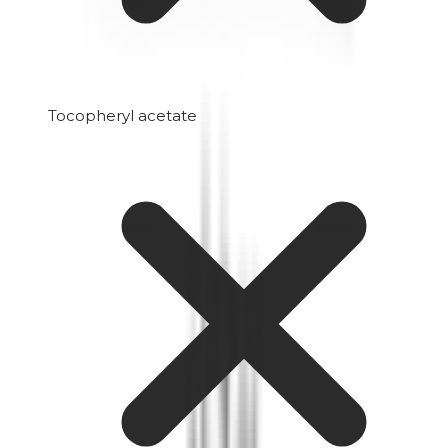
Tocopheryl acetate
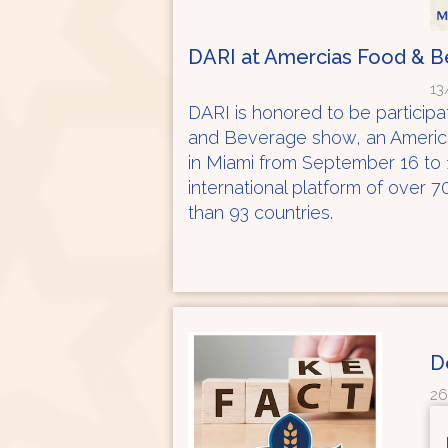
DARI at Amercias Food & 
13
DARI is honored to be participat
and Beverage show, an American
in Miami from September 16 to 
international platform of over 
than 93 countries.
D
26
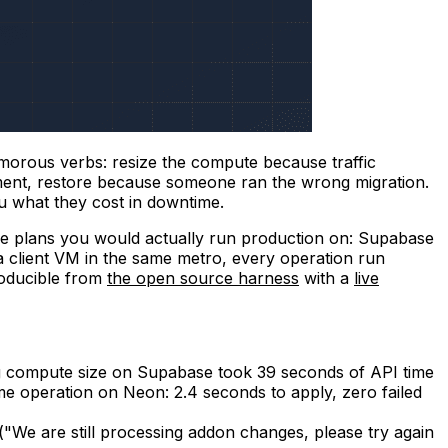
morous verbs: resize the compute because traffic
nment, restore because someone ran the wrong migration.
ou what they cost in downtime.
he plans you would actually run production on: Supabase
a client VM in the same metro, every operation run
roducible from
the open source harness
with a
live
 compute size on Supabase took 39 seconds of API time
 operation on Neon: 2.4 seconds to apply, zero failed
("We are still processing addon changes, please try again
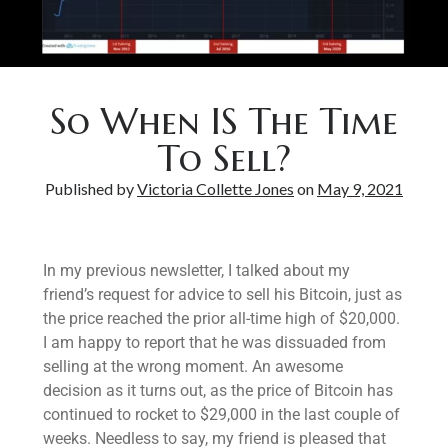
Bitcoin & Inflation
So When IS The Time
To Sell?
Published by
Victoria Collette Jones
on
May 9, 2021
In my previous newsletter, I talked about my
friend’s request for advice to sell his Bitcoin, just as
the price reached the prior all-time high of $20,000.
I am happy to report that he was dissuaded from
selling at the wrong moment. An awesome
decision as it turns out, as the price of Bitcoin has
continued to rocket to $29,000 in the last couple of
weeks. Needless to say, my friend is pleased that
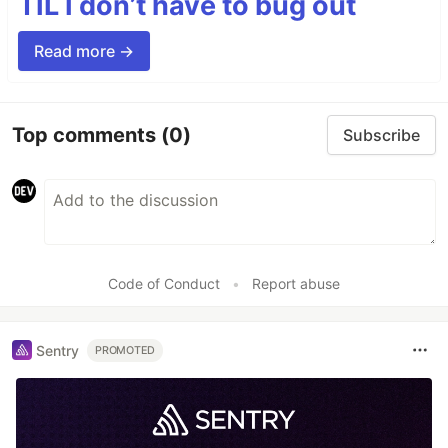
TIL I don’t have to bug out
Read more →
Top comments
(0)
Subscribe
Code of Conduct
•
Report abuse
Sentry
PROMOTED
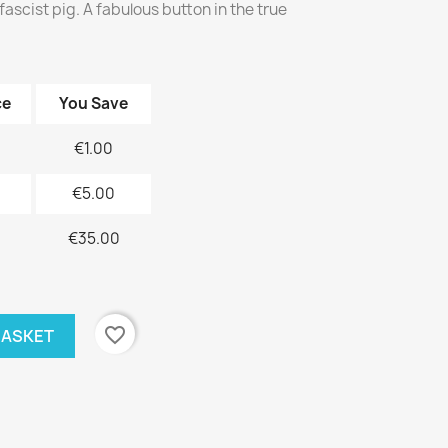
fascist pig. A fabulous button in the true
ce
You Save
€1.00
€5.00
€35.00
favorite_border
BASKET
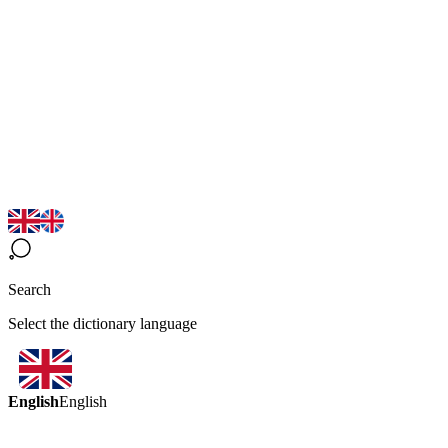
Search
Select the dictionary language
English
English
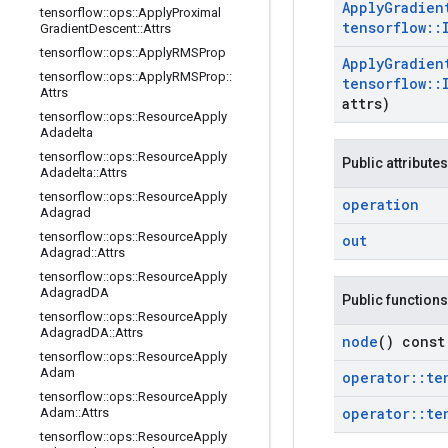
Apply
Gradien
tensorflow
::
ops
::
Apply
Proximal
tensorflow
::
Gradient
Descent
::
Attrs
tensorflow
::
ops
::
Apply
RMSProp
Apply
Gradien
tensorflow
::
ops
::
Apply
RMSProp
::
tensorflow
::
Attrs
attrs)
tensorflow
::
ops
::
Resource
Apply
Adadelta
tensorflow
::
ops
::
Resource
Apply
Public attributes
Adadelta
::
Attrs
tensorflow
::
ops
::
Resource
Apply
operation
Adagrad
tensorflow
::
ops
::
Resource
Apply
out
Adagrad
::
Attrs
tensorflow
::
ops
::
Resource
Apply
Adagrad
DA
Public functions
tensorflow
::
ops
::
Resource
Apply
Adagrad
DA
::
Attrs
node
() const
tensorflow
::
ops
::
Resource
Apply
Adam
operator
::
te
tensorflow
::
ops
::
Resource
Apply
operator
::
te
Adam
::
Attrs
tensorflow
::
ops
::
Resource
Apply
+-------+
| Action item |
Search the entries above for "Bitcoin". Return every line that has it.

| Output of the task |
Bitcoin & Inflation
friend’s request for advice to sell his Bitcoin, just as
decision as it turns out, as the price of Bitcoin has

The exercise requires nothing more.